Kitchari simply means "mixture," usually of a grain and legume. So if you're not a fan of Indian kitchari, or simply want to change things up, chances are you can find a version of kitchari in any ethnic food you enjoy.
This is one of my favorite non-Indian kitchari recipes from Costa Rica, known as Gallo Pinto. The name means "spotted rooster." Black beans are traditionally used in the dish, along with Salsa Lizano (which is not easy to find, but if you're feeling really ambitious you could try making it yourself).
In Costa Rica, beans are eaten daily, often at every meal. Beans and lentils are an excellent source of nutrients, containing protein, complex carbohydrates, and a range of vitamins and minerals. The fiber in beans and legumes helps to reduce cholesterol, balance blood sugar, and nourish healthy gut bacteria. Here I offer the option of using black lentils instead of black beans because they are easier on the digestive system (especially for vata), and they're more convenient since they don't require pre-soaking.
Gallo Pinto (Costa Rican Kitchari)
V↓ P↓ K↓ (vata should use black lentils, pitta and kapha can use either lentils or beans)
1 1/2 tablespoons ghee or coconut oil
1 onion, chopped
1 clove garlic, minced
3 mini sweet peppers (or 1/2 of a sweet red or yellow pepper), chopped
1/2 cup dry black beans, soaked for 8 hours or overnight, or 3/4 cup black (beluga) lentils, rinsed well
1 cup basmati rice, rinsed well
Salt + pepper to taste
Avocado, cilantro, and lime to garnish
If using black beans: drain and rinse the beans and place in a medium saucepan. Cover with 2 inches of water and bring to a boil. Reduce heat and simmer until beans are soft, about 45 minutes. Drain the beans.
If using black lentils: add rinsed lentils to a medium saucepan and cover with 2 inches of water. Bring to a boil, reduce heat, and simmer until lentils are soft, 15-20 minutes. Drain the lentils.
Prepare the rice: add rinsed rice to a medium saucepan with 1 3/4 cups water and 1/4 teaspoon salt. Cover and bring to a boil. Keeping covered, reduce heat to low and simmer until rice is cooked, about 10 minutes.

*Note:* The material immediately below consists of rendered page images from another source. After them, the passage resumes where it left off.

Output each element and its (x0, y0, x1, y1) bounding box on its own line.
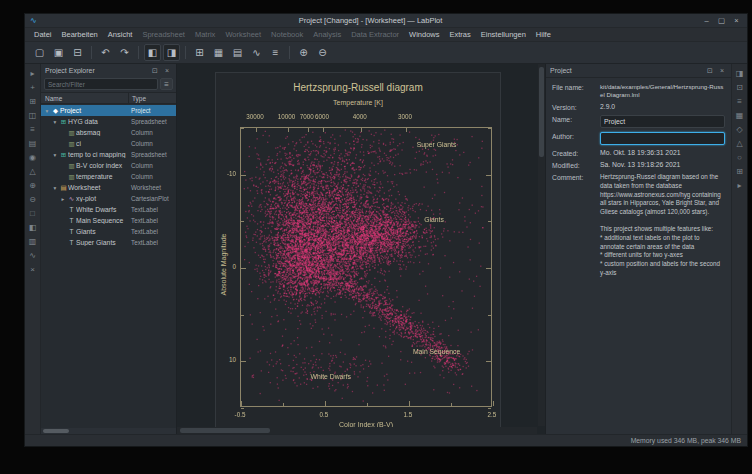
expand-dock-icon[interactable]: ▸ (734, 180, 746, 191)
plot-area[interactable] (240, 127, 492, 407)
filter-options-button[interactable]: ≡ (160, 78, 173, 90)
zoom-out-button[interactable]: ⊖ (314, 44, 331, 61)
columns-tool-icon[interactable]: ▥ (27, 236, 39, 247)
toggle-project-explorer-button[interactable]: ◧ (144, 44, 161, 61)
worksheet-vertical-scrollbar[interactable] (538, 64, 545, 426)
axis-tick (486, 175, 491, 176)
search-input[interactable] (44, 78, 158, 90)
annotation-white-dwarfs[interactable]: White Dwarfs (311, 373, 351, 380)
titlebar[interactable]: ∿ Project [Changed] - [Worksheet] — LabP… (25, 14, 747, 28)
new-notebook-button[interactable]: ≡ (267, 44, 284, 61)
redo-button[interactable]: ↷ (116, 44, 133, 61)
minimize-button[interactable]: – (701, 15, 712, 26)
menu-einstellungen[interactable]: Einstellungen (476, 30, 531, 39)
tree-row-super-giants[interactable]: TSuper GiantsTextLabel (41, 237, 176, 248)
tree-row-main-sequence[interactable]: TMain SequenceTextLabel (41, 215, 176, 226)
expander-icon[interactable]: ▾ (51, 152, 59, 158)
tree-row-white-dwarfs[interactable]: TWhite DwarfsTextLabel (41, 204, 176, 215)
menu-datei[interactable]: Datei (29, 30, 57, 39)
author-input[interactable] (600, 132, 725, 145)
new-matrix-button[interactable]: ▦ (210, 44, 227, 61)
close-panel-button[interactable]: × (717, 66, 727, 76)
worksheet-view[interactable]: Hertzsprung-Russell diagram Temperature … (177, 64, 545, 434)
tree-row-giants[interactable]: TGiantsTextLabel (41, 226, 176, 237)
float-dock-icon[interactable]: ⊡ (734, 82, 746, 93)
scatter-canvas[interactable] (241, 128, 493, 408)
select-tool-icon[interactable]: ◉ (27, 152, 39, 163)
column-header-type[interactable]: Type (128, 93, 176, 103)
menu-bearbeiten[interactable]: Bearbeiten (57, 30, 103, 39)
open-project-button[interactable]: ▣ (50, 44, 67, 61)
name-input[interactable] (600, 115, 725, 128)
undo-button[interactable]: ↶ (97, 44, 114, 61)
tree-item-name: temp to ci mapping (68, 151, 128, 158)
close-tool-icon[interactable]: × (27, 264, 39, 275)
float-panel-button[interactable]: ⊡ (705, 66, 715, 76)
curve-tool-icon[interactable]: ∿ (27, 250, 39, 261)
new-worksheet-button[interactable]: ▤ (229, 44, 246, 61)
created-label: Created: (552, 149, 596, 157)
new-project-button[interactable]: ▢ (31, 44, 48, 61)
tree-row-ci[interactable]: ▥ciColumn (41, 138, 176, 149)
diamond-marker-icon[interactable]: ◇ (734, 124, 746, 135)
tree-column-headers[interactable]: Name Type (41, 92, 176, 104)
zoom-in-button[interactable]: ⊕ (295, 44, 312, 61)
annotation-main-sequence[interactable]: Main Sequence (413, 348, 460, 355)
menu-extras[interactable]: Extras (445, 30, 476, 39)
grid-icon[interactable]: ▦ (734, 110, 746, 121)
toggle-properties-dock-button[interactable]: ◨ (163, 44, 180, 61)
expander-icon[interactable]: ▸ (59, 196, 67, 202)
maximize-button[interactable]: ▢ (716, 15, 727, 26)
menu-hilfe[interactable]: Hilfe (531, 30, 556, 39)
menu-spreadsheet: Spreadsheet (137, 30, 190, 39)
new-plot-button[interactable]: ∿ (248, 44, 265, 61)
zoom-out-tool-icon[interactable]: ⊖ (27, 194, 39, 205)
menu-ansicht[interactable]: Ansicht (103, 30, 138, 39)
worksheet-hscrollbar-thumb[interactable] (180, 428, 270, 433)
menu-icon[interactable]: ≡ (734, 96, 746, 107)
collapse-dock-icon[interactable]: ▸ (27, 68, 39, 79)
triangle-marker-icon[interactable]: △ (734, 138, 746, 149)
expander-icon[interactable]: ▾ (51, 119, 59, 125)
rect-select-tool-icon[interactable]: □ (27, 208, 39, 219)
annotation-super-giants[interactable]: Super Giants (417, 140, 457, 147)
menu-windows[interactable]: Windows (404, 30, 444, 39)
toolbar-separator (185, 46, 186, 59)
worksheet-page[interactable]: Hertzsprung-Russell diagram Temperature … (215, 72, 501, 434)
labplot-window: ∿ Project [Changed] - [Worksheet] — LabP… (24, 13, 748, 447)
tree-row-temperature[interactable]: ▥temperatureColumn (41, 171, 176, 182)
zoom-in-tool-icon[interactable]: ⊕ (27, 180, 39, 191)
add-icon[interactable]: + (27, 82, 39, 93)
worksheet-tool-icon[interactable]: ▤ (27, 138, 39, 149)
worksheet-horizontal-scrollbar[interactable] (177, 427, 537, 434)
shape-tool-icon[interactable]: △ (27, 166, 39, 177)
split-view-icon[interactable]: ◫ (27, 110, 39, 121)
explorer-horizontal-scrollbar[interactable] (41, 428, 176, 434)
dock-left-icon[interactable]: ◧ (27, 222, 39, 233)
expander-icon[interactable]: ▾ (51, 185, 59, 191)
save-project-button[interactable]: ⊟ (69, 44, 86, 61)
tree-row-b-v-color-index[interactable]: ▥B-V color indexColumn (41, 160, 176, 171)
tree-row-absmag[interactable]: ▥absmagColumn (41, 127, 176, 138)
top-tick-label: 6000 (315, 113, 329, 120)
annotation-giants[interactable]: Giants (424, 216, 444, 223)
column-header-name[interactable]: Name (41, 93, 128, 103)
add-panel-icon[interactable]: ⊞ (734, 166, 746, 177)
tree-row-hyg-data[interactable]: ▾⊞HYG dataSpreadsheet (41, 116, 176, 127)
spreadsheet-tool-icon[interactable]: ⊞ (27, 96, 39, 107)
tree-row-project[interactable]: ▾◆ProjectProject (41, 105, 176, 116)
explorer-scrollbar-thumb[interactable] (43, 429, 69, 433)
close-panel-button[interactable]: × (162, 66, 172, 76)
tree-row-temp-to-ci-mapping[interactable]: ▾⊞temp to ci mappingSpreadsheet (41, 149, 176, 160)
new-spreadsheet-button[interactable]: ⊞ (191, 44, 208, 61)
expander-icon[interactable]: ▾ (43, 108, 51, 114)
worksheet-vscrollbar-thumb[interactable] (539, 67, 544, 157)
tree-item-type: Worksheet (128, 184, 176, 191)
close-button[interactable]: × (731, 15, 742, 26)
list-tool-icon[interactable]: ≡ (27, 124, 39, 135)
dock-right-icon[interactable]: ◨ (734, 68, 746, 79)
tree-row-worksheet[interactable]: ▾▤WorksheetWorksheet (41, 182, 176, 193)
circle-marker-icon[interactable]: ○ (734, 152, 746, 163)
tree-row-xy-plot[interactable]: ▸∿xy-plotCartesianPlot (41, 193, 176, 204)
float-panel-button[interactable]: ⊡ (150, 66, 160, 76)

Make the Gallo Pinto: In a large skillet or saucepan, heat the ghee over medium heat. Add onion and sauté until it starts to soften, 4-5 minutes. Add the garlic and peppers and cook for another 5 minutes, until the vegetables begin to brown. Add the Worcestershire sauce and beans or black lentils, reduce heat to low, and stir, simmering for a minute or two. Mix in the rice and stir to combine. Season with salt and pepper to taste, and serve each dish with a wedge of lime, a few slices of avocado, and handful of chopped cilantro. Serves 3-4.